October 29th, 2009 by Jamie Estep
How to re-bill your customer’s credit card, without storing it!
Many times business and website owners want to store credit card numbers for later. This allows re-billing customers for recurring orders, and allows easier checkout for repeat customers on a website.
If a business decides they want to actually store credit card numbers, they are subjected to stricter PCI-DSS standards, and run a real risk of losing customer data just by the fact that they have it. Apart from PCI, it’s difficult to securely store credit card data as there is a multitude of technical aspects to doing it safely. If you lay it all out on paper, there is a huge amount of work, ongoing management, and liability in storing credit card numbers.
But, sometimes we still need to store credit card numbers, so how do we do it?
We simply let somebody else store it for us. If we outsource our credit card number storage to another party, we are no longer liable for that data. This is still your customer’s data, so your reputation is on the line, but not necessarily your wallet. What’s even better is that with some of today’s available services, outsourcing this can give us an easier method of re-billing our customer than if we could easily store credit cards.
Who can we store these with?
This is the easy part. Your payment gateway may have a customer storage mechanism, or customer vault. If it doesn’t, find one that does.

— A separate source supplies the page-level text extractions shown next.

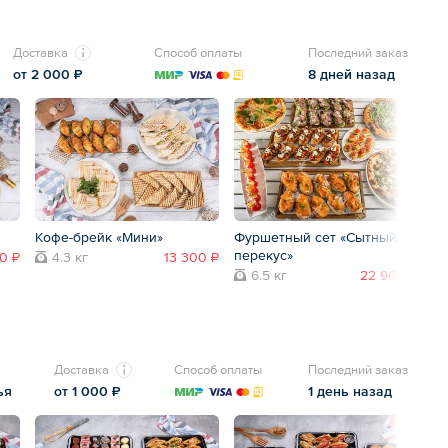
Доставка
Способ оплаты
Последний заказ
от 2 000 ₽
8 дней назад
Кофе-брейк «Мини»
Фуршетный сет «Сытный
К
перекус»
0 ₽
4.3 кг
13 300 ₽
6.5 кг
22 900 ₽
Доставка
Способ оплаты
Последний заказ
ья
от 1 000 ₽
1 день назад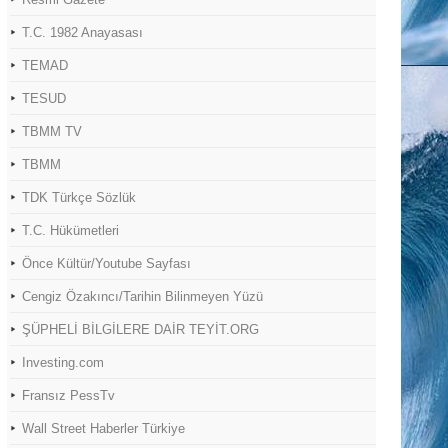
T.C. 1982 Anayasası
TEMAD
TESUD
TBMM TV
TBMM
TDK Türkçe Sözlük
T.C. Hükümetleri
Önce Kültür/Youtube Sayfası
Cengiz Özakıncı/Tarihin Bilinmeyen Yüzü
ŞÜPHELİ BİLGİLERE DAİR TEYİT.ORG
Investing.com
Fransız PessTv
Wall Street Haberler Türkiye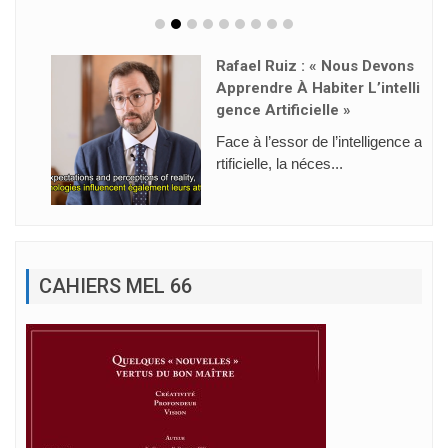
Rafael Ruiz : « Nous Devons
Apprendre À Habiter L’intelli
Gence Artificielle »
Face à l’essor de l’intelligence a
rtificielle, la néces...
CAHIERS MEL 66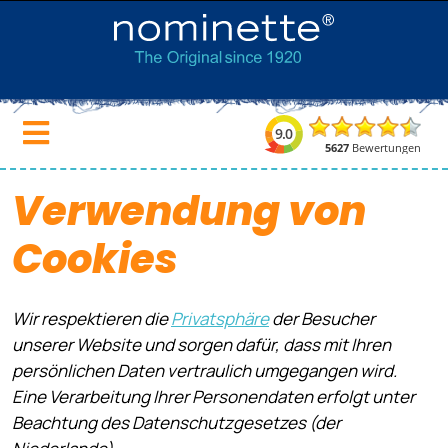
Verwendung von
Cookies
Wir respektieren die
Privatsphäre
der Besucher
unserer Website und sorgen dafür, dass mit Ihren
persönlichen Daten vertraulich umgegangen wird.
Eine Verarbeitung Ihrer Personendaten erfolgt unter
Beachtung des Datenschutzgesetzes (der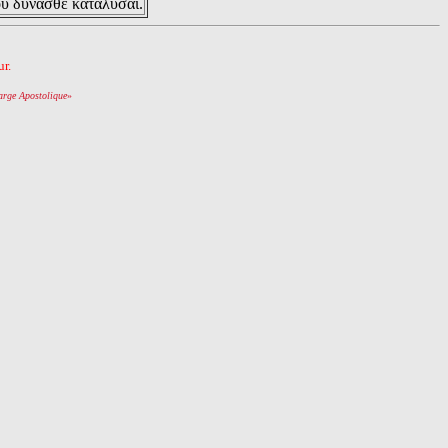
ου δυνασθε καταλυσαι.
r.
arge Apostolique
»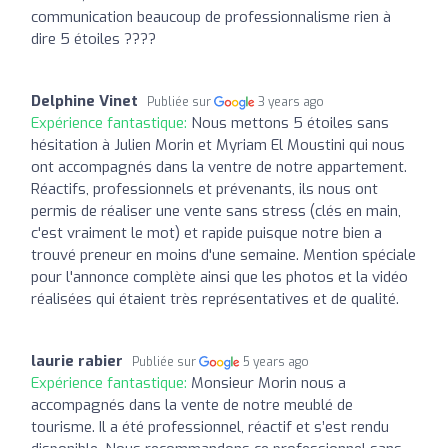
communication beaucoup de professionnalisme rien à
dire 5 étoiles ????
Delphine Vinet
Publiée sur
3 years ago
Expérience fantastique:
Nous mettons 5 étoiles sans
hésitation à Julien Morin et Myriam El Moustini qui nous
ont accompagnés dans la ventre de notre appartement.
Réactifs, professionnels et prévenants, ils nous ont
permis de réaliser une vente sans stress (clés en main,
c'est vraiment le mot) et rapide puisque notre bien a
trouvé preneur en moins d'une semaine. Mention spéciale
pour l'annonce complète ainsi que les photos et la vidéo
réalisées qui étaient très représentatives et de qualité.
laurie rabier
Publiée sur
5 years ago
Expérience fantastique:
Monsieur Morin nous a
accompagnés dans la vente de notre meublé de
tourisme. Il a été professionnel, réactif et s’est rendu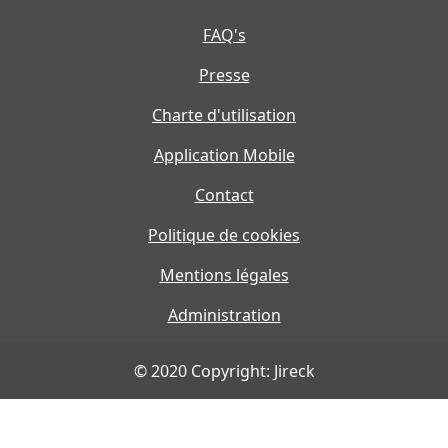
FAQ's
Presse
Charte d'utilisation
Application Mobile
Contact
Politique de cookies
Mentions légales
Administration
© 2020 Copyright: Jireck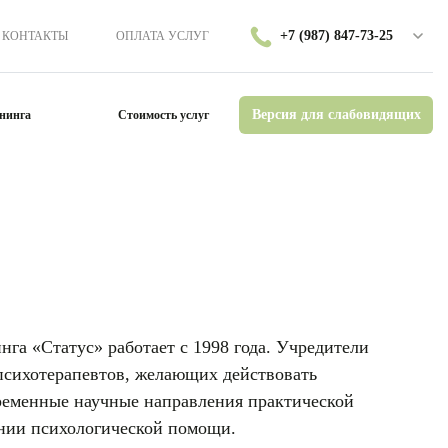
+7 (987) 847-73-25
КОНТАКТЫ
ОПЛАТА УСЛУГ
Версия для слабовидящих
нинга
Стоимость услуг
нга «Статус» работает с 1998 года. Учредители
психотерапевтов, желающих действовать
временные научные направления практической
ании психологической помощи.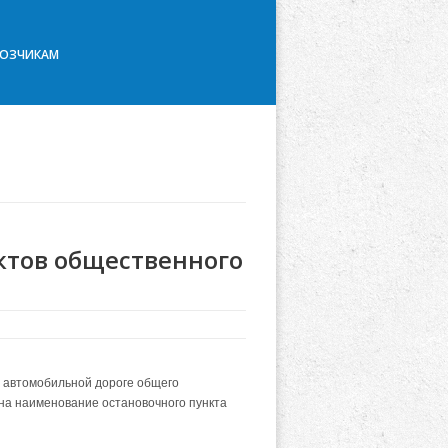
ВОЗЧИКАМ
ктов общественного
а автомобильной дороге общего
 на наименование остановочного пункта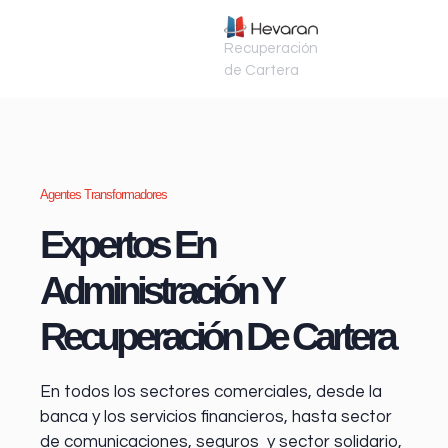
Recuperación
de Cartera
Agentes Transformadores
Expertos En
Administración Y
Recuperación De Cartera
En todos los sectores comerciales, desde la
banca y los servicios financieros
, hasta sector
de comunicaciones, seguros y sector solidario,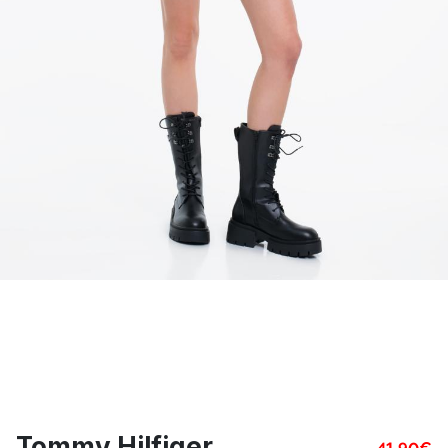
Tommy Hilfiger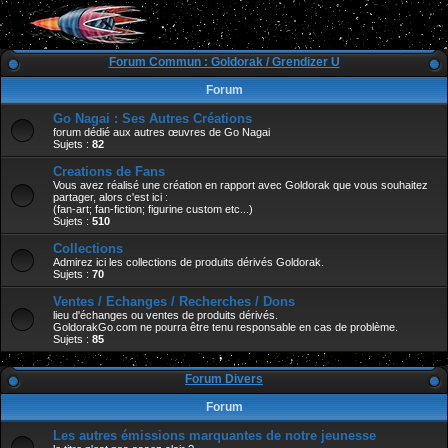
Forum Commun : Goldorak / Grendizer U
Forum
Go Nagai : Ses Autres Créations
forum dédié aux autres œuvres de Go Nagai
Sujets :
82
Creations de Fans
Vous avez réalisé une création en rapport avec Goldorak que vous souhaitez
partager, alors c'est ici :
(fan-art; fan-fiction; figurine custom etc...)
Sujets :
510
Collections
Admirez ici les collections de produits dérivés Goldorak.
Sujets :
70
Ventes / Echanges / Recherches / Dons
lieu d'échanges ou ventes de produits dérivés.
GoldorakGo.com ne pourra être tenu responsable en cas de problème.
Sujets :
85
Forum Divers
Forum
Les autres émissions marquantes de notre jeunesse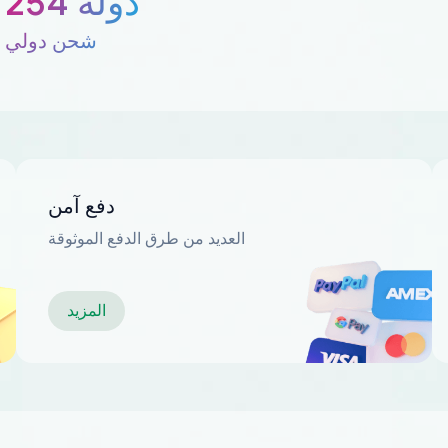
254 دولة
شحن دولي
دفع آمن
العديد من طرق الدفع الموثوقة
المزيد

What this does is store your customer’s information and credit card number in the payment gateway’s secure database. If you need to charge your customer again, you simply reference their customer number and the amount you wish to charge. You can do this manually through the administrative virtual terminal of your payment gateway, or you can often do it directly through your website using an API. You can also setup recurring payments, refund, void, or credit via a customer’s stored card.
With a system like this, a developer can create a custom recurring billing system, or a user friendly “remember card” feature with your ecommerce site’s checkout system.
Which gateways support this?
The Network Merchants Gateway which we developed an integration module a few weeks ago, supports customer storage at a very low cost per month. Network Merchant’s customer storage is called the Customer Vault.
There’s definitely a number of other gateways that have custom vault type systems as well. These can be integrated with a website, charged manually, or even integrated with a desktop application. A customer vault is a responsible way to outsource credit card number storage while still being able to use them.